Exercise goal: Only one stretch of the data below should be repeated: the lines from the line containing "The image size is (1379, 1010)." through the line containing "What do you see at coordinates (647, 34)", inclusive, exactly as they are.

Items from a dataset

————

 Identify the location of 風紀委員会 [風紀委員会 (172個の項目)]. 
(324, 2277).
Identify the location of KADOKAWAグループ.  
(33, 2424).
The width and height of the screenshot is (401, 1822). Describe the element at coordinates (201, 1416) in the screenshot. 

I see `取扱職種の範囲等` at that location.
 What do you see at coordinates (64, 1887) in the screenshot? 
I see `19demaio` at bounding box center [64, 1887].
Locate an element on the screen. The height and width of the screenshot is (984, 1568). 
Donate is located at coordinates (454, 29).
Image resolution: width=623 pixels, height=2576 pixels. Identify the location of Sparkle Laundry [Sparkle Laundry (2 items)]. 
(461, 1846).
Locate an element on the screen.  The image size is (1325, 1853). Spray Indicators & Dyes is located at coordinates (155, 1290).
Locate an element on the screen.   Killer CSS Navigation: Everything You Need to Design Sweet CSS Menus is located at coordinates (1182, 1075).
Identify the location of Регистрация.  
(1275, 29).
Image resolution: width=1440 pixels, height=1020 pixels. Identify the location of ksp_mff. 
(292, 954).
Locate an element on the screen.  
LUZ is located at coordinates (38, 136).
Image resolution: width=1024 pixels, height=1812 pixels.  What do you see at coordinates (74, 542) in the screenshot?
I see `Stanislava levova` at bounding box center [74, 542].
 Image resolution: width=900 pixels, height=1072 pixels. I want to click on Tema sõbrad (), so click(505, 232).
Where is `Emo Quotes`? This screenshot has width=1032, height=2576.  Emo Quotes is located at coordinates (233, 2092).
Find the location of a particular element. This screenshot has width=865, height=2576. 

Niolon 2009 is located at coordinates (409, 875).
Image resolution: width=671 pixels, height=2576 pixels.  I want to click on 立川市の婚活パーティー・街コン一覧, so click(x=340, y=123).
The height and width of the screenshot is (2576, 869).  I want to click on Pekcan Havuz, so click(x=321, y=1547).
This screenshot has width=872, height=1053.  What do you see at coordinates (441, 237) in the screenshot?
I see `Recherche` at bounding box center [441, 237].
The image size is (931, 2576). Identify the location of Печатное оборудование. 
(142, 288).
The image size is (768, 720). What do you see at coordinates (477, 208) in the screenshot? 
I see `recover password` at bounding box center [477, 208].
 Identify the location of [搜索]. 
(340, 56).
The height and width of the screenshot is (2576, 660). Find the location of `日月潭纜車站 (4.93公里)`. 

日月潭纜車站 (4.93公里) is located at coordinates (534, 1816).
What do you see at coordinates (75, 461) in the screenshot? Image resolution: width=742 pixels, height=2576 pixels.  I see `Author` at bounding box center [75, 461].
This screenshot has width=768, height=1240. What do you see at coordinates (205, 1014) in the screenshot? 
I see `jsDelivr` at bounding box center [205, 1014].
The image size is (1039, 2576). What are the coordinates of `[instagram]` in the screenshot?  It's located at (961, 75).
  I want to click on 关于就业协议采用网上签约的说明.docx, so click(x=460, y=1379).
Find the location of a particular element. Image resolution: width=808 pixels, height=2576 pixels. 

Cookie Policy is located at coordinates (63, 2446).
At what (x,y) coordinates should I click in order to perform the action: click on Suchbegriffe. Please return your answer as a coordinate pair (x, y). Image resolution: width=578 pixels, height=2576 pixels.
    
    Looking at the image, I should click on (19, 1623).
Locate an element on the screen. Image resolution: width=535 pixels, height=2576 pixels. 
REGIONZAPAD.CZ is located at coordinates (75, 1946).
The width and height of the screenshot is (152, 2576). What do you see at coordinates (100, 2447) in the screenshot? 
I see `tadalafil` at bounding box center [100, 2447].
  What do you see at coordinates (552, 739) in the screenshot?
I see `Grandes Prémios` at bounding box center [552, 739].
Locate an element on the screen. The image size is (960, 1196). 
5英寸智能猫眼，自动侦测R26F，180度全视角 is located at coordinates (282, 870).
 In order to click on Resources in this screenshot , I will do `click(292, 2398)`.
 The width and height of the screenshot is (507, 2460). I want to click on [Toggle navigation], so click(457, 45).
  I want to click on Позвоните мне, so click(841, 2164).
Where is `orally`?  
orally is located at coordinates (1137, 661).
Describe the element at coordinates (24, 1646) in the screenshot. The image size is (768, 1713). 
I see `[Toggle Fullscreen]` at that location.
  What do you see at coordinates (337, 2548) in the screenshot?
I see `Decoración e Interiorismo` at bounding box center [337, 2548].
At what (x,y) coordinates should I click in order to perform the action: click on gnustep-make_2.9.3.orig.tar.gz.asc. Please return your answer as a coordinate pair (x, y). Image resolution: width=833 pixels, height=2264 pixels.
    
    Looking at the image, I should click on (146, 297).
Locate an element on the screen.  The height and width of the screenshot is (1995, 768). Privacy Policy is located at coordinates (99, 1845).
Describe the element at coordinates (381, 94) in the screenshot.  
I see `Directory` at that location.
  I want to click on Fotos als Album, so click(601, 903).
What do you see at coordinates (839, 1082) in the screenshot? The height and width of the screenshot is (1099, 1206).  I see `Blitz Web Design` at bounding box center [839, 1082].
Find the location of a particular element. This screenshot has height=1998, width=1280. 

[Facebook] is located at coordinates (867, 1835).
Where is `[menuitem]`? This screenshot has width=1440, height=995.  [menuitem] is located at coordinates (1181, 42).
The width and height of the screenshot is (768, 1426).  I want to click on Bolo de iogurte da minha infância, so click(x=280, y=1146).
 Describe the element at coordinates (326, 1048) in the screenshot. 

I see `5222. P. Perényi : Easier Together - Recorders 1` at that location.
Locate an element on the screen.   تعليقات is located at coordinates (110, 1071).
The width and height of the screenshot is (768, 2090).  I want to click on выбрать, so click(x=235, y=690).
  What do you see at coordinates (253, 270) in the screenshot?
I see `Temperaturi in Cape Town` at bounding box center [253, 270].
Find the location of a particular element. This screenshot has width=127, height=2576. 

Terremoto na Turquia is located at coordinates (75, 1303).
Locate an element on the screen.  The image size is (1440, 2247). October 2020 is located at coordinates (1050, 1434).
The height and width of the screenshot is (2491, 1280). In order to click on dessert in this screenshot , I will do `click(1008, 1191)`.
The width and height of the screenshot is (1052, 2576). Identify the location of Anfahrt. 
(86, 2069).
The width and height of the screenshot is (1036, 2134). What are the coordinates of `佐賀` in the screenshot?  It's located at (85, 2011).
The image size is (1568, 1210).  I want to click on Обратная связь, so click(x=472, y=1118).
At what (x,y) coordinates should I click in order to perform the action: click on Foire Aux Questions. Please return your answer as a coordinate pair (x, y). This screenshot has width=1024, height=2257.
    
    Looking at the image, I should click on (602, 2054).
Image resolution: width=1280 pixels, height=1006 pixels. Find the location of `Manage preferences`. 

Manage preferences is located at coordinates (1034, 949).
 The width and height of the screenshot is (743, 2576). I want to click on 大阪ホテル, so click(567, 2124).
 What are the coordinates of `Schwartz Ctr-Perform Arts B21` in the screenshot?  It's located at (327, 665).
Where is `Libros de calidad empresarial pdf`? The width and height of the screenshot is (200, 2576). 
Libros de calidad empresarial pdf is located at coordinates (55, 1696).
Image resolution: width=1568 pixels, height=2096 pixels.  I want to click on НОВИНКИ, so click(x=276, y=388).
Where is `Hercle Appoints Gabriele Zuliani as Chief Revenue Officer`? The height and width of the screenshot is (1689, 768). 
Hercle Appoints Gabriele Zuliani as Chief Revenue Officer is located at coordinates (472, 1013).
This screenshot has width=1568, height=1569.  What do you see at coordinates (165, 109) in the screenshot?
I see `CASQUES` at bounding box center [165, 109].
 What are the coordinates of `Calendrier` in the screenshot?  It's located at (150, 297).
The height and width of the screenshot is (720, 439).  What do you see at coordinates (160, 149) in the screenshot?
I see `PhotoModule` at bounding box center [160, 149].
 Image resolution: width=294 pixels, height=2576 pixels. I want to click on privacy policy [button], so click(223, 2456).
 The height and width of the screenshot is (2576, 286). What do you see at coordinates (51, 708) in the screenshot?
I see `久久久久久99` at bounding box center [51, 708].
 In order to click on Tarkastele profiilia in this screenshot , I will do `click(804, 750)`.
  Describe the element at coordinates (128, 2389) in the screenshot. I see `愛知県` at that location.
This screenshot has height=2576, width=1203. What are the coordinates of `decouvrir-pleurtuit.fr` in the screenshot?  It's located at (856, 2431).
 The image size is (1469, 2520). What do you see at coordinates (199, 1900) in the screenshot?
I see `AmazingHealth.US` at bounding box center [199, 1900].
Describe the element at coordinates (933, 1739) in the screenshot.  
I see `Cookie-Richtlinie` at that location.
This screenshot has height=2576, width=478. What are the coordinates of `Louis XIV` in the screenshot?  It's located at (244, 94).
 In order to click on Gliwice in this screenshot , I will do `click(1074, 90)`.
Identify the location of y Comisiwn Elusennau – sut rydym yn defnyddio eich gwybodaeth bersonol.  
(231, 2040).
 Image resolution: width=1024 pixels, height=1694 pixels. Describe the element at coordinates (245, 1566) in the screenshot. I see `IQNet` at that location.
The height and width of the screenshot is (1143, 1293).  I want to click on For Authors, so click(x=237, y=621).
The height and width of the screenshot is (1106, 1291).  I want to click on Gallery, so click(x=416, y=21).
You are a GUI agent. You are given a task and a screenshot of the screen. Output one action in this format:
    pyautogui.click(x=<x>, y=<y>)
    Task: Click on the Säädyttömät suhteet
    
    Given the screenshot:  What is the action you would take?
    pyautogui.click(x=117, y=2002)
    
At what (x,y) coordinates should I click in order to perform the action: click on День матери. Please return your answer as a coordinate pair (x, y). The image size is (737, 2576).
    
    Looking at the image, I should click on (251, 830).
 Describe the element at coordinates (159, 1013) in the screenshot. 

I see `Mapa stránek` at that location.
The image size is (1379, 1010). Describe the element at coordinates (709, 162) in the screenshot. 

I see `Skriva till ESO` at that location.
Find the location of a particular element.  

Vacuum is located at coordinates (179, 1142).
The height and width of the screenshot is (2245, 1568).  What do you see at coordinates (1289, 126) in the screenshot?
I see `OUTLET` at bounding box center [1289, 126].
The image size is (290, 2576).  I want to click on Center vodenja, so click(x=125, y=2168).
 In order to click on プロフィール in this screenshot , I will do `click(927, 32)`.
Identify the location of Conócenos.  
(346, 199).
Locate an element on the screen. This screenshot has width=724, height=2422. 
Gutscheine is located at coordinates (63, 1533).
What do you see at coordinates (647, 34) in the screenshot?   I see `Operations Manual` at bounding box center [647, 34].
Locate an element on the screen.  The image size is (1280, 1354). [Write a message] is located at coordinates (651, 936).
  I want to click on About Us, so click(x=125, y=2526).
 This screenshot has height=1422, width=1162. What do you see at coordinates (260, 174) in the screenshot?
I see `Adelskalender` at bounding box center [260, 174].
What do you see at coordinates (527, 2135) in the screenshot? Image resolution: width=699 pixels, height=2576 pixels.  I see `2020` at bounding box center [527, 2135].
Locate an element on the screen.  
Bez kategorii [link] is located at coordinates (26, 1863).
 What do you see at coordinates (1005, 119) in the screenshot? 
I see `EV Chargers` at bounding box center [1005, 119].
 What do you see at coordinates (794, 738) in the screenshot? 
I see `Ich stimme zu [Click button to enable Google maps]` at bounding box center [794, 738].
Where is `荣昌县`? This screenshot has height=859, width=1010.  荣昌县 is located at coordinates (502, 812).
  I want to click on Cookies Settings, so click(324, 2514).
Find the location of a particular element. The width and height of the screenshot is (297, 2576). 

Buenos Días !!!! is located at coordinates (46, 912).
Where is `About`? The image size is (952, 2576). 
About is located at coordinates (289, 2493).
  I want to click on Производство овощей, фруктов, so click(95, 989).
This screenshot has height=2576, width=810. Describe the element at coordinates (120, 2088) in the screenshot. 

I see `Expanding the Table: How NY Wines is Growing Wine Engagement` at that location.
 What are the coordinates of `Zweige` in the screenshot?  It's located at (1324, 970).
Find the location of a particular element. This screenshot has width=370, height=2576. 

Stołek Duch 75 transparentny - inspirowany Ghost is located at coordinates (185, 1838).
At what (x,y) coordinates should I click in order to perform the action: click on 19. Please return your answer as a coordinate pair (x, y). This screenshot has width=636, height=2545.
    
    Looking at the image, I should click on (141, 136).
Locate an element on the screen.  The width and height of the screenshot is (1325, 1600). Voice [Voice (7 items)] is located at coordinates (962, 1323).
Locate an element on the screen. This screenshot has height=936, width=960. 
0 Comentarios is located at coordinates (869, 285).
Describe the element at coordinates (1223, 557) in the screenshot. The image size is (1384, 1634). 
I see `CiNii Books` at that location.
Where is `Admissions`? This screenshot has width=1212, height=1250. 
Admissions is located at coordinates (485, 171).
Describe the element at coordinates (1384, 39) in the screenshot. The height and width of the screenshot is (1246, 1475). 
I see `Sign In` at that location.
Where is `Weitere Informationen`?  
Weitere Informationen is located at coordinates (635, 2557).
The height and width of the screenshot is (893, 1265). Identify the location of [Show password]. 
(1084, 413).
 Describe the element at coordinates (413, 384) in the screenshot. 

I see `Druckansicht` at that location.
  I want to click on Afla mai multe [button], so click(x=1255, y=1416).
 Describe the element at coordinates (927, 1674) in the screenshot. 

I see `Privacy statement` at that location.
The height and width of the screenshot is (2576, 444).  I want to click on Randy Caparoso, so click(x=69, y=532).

————

Task solution:
The image size is (1379, 1010). Describe the element at coordinates (709, 162) in the screenshot. 

I see `Skriva till ESO` at that location.
Find the location of a particular element.  

Vacuum is located at coordinates (179, 1142).
The height and width of the screenshot is (2245, 1568).  What do you see at coordinates (1289, 126) in the screenshot?
I see `OUTLET` at bounding box center [1289, 126].
The image size is (290, 2576).  I want to click on Center vodenja, so click(x=125, y=2168).
 In order to click on プロフィール in this screenshot , I will do `click(927, 32)`.
Identify the location of Conócenos.  
(346, 199).
Locate an element on the screen. This screenshot has width=724, height=2422. 
Gutscheine is located at coordinates (63, 1533).
What do you see at coordinates (647, 34) in the screenshot?   I see `Operations Manual` at bounding box center [647, 34].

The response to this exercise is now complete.